Return the lines below that contain "TheBottleneck".

(RECORDS SHOWN):
-=-=-

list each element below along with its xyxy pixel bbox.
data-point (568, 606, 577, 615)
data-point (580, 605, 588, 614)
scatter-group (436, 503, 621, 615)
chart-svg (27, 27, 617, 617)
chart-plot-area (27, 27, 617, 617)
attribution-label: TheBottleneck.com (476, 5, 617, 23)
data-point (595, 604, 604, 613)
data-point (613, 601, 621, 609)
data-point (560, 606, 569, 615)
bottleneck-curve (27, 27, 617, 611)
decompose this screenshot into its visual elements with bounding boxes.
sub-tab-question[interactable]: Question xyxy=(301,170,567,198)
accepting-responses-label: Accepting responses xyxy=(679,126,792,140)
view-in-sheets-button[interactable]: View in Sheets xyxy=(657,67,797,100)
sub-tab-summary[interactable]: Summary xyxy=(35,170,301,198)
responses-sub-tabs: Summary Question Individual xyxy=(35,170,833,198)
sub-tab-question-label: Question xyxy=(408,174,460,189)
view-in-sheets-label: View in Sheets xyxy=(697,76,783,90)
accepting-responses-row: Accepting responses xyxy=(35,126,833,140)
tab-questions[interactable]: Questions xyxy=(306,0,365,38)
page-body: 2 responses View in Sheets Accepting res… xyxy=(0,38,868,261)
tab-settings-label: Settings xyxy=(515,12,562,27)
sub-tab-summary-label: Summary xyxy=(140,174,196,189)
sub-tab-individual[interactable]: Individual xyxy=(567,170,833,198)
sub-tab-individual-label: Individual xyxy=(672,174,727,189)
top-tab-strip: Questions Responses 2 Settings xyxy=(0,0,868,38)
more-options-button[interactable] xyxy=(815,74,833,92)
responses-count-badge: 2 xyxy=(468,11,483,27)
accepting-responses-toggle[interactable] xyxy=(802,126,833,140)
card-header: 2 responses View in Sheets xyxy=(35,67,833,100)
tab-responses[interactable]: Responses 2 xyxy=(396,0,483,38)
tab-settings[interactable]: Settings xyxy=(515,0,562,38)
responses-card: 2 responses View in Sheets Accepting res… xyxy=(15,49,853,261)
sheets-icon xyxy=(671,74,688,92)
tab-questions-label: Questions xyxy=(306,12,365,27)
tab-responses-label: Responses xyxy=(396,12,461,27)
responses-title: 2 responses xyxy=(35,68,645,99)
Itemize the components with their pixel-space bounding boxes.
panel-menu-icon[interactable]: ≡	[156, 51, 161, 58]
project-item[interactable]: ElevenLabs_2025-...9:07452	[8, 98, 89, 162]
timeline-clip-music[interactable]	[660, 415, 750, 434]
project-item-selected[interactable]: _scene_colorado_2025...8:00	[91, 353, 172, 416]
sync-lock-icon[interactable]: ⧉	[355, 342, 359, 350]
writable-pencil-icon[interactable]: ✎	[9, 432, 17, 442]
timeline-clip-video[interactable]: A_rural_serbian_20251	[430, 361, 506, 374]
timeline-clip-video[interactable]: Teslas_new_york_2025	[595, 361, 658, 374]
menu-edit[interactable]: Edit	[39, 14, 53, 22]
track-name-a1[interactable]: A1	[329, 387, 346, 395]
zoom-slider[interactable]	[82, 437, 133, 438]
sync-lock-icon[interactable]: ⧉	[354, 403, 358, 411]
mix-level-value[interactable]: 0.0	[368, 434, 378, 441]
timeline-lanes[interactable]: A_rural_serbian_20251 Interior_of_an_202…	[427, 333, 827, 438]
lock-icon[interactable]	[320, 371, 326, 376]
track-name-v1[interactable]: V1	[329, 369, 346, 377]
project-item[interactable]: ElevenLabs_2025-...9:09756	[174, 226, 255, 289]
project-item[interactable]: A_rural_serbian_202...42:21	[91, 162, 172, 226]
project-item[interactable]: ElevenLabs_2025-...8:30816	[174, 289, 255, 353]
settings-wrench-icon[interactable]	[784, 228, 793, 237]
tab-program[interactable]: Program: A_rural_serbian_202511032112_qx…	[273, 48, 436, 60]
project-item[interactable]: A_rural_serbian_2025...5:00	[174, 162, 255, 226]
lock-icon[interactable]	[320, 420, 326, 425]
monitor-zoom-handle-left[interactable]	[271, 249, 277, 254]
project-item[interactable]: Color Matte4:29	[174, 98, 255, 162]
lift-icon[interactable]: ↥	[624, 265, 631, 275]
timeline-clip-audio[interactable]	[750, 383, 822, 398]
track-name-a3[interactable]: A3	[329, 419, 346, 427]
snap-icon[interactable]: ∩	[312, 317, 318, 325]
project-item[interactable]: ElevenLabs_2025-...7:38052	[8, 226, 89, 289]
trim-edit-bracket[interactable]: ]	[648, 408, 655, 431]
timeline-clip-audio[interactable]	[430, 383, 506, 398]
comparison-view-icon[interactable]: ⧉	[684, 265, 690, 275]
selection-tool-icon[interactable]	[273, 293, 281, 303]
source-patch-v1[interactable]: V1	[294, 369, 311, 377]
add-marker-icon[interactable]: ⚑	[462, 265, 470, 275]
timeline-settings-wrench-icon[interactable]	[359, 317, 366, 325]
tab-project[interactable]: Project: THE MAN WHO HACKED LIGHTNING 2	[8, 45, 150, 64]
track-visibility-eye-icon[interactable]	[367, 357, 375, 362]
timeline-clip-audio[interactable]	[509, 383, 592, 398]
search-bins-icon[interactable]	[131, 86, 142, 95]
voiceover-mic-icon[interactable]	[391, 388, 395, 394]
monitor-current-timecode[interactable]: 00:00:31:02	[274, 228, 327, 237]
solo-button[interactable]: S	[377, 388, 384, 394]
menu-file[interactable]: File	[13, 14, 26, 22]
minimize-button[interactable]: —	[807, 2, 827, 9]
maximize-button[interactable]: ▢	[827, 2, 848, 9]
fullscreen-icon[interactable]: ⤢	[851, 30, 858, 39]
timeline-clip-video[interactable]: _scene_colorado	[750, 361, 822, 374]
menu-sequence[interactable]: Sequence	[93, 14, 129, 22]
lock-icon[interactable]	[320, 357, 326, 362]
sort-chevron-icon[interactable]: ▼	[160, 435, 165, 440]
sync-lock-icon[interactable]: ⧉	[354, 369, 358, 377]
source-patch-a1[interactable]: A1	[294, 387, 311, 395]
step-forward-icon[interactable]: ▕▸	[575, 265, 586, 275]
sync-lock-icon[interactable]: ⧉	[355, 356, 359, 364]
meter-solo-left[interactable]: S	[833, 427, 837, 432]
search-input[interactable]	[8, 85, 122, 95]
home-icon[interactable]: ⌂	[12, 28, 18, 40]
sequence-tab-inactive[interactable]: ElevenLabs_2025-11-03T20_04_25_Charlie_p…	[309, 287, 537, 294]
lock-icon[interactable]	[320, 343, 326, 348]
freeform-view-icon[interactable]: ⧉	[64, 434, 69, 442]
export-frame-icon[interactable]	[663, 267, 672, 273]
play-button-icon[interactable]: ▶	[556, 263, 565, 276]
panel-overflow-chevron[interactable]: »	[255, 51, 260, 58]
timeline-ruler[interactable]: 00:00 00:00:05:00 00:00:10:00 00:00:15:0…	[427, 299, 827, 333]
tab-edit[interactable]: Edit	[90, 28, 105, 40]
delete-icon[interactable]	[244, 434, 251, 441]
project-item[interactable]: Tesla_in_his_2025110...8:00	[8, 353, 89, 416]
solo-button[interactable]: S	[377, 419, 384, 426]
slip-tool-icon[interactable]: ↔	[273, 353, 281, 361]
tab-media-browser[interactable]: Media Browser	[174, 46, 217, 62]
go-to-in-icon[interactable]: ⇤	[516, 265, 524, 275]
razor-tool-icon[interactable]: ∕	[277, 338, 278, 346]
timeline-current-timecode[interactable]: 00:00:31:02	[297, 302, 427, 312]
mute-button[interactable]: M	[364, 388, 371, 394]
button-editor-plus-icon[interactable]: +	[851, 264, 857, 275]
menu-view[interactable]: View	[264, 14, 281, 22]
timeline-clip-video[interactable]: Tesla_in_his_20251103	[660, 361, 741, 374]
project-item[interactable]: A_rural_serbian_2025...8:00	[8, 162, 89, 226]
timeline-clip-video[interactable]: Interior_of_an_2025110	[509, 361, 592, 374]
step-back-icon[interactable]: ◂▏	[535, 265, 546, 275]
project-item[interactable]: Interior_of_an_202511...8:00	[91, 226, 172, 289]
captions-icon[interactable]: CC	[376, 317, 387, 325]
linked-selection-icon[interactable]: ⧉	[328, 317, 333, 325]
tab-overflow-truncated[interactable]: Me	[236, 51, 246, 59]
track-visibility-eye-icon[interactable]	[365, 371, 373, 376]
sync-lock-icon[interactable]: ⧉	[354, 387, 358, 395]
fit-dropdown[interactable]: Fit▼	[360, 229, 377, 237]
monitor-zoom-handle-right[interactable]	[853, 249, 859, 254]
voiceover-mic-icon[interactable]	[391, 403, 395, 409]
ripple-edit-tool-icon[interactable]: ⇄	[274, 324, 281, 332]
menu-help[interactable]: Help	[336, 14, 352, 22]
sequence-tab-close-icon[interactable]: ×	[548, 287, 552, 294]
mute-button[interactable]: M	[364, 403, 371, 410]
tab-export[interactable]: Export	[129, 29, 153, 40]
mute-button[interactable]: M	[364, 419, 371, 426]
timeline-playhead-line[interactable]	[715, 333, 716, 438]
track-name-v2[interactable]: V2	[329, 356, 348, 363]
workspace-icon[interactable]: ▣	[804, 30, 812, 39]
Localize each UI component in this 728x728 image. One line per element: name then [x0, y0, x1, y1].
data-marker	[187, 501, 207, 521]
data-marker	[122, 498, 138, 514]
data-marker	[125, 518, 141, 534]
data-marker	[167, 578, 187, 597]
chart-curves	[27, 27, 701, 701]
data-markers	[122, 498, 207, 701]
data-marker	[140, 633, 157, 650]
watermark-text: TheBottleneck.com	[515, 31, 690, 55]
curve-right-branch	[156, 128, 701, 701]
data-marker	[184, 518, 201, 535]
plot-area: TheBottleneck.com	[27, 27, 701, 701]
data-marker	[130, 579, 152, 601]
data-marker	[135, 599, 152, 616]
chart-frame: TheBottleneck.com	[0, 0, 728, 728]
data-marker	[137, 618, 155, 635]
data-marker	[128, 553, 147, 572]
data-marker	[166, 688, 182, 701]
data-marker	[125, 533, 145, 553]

-=-=-

(ANSWER TO THE PROBLEM):
attribution-label: TheBottleneck.com (476, 5, 617, 23)
watermark-text: TheBottleneck.com	[515, 31, 690, 55]
plot-area: TheBottleneck.com	[27, 27, 701, 701]
chart-frame: TheBottleneck.com	[0, 0, 728, 728]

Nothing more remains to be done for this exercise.